*** Opening of Supplied data ***
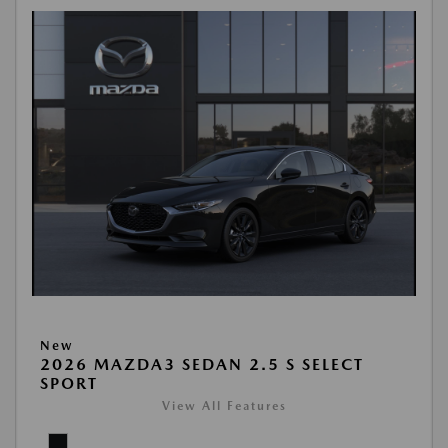
New
2026 MAZDA3 SEDAN 2.5 S SELECT
SPORT
View All Features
*** Close of Supplied data ***
Only the lines from the one holding "2026 MAZDA3 SEDAN 2.5 S SELECT" to the end of the listing are to be written out, word for word.

- _Response for this exercise_:
2026 MAZDA3 SEDAN 2.5 S SELECT
SPORT
View All Features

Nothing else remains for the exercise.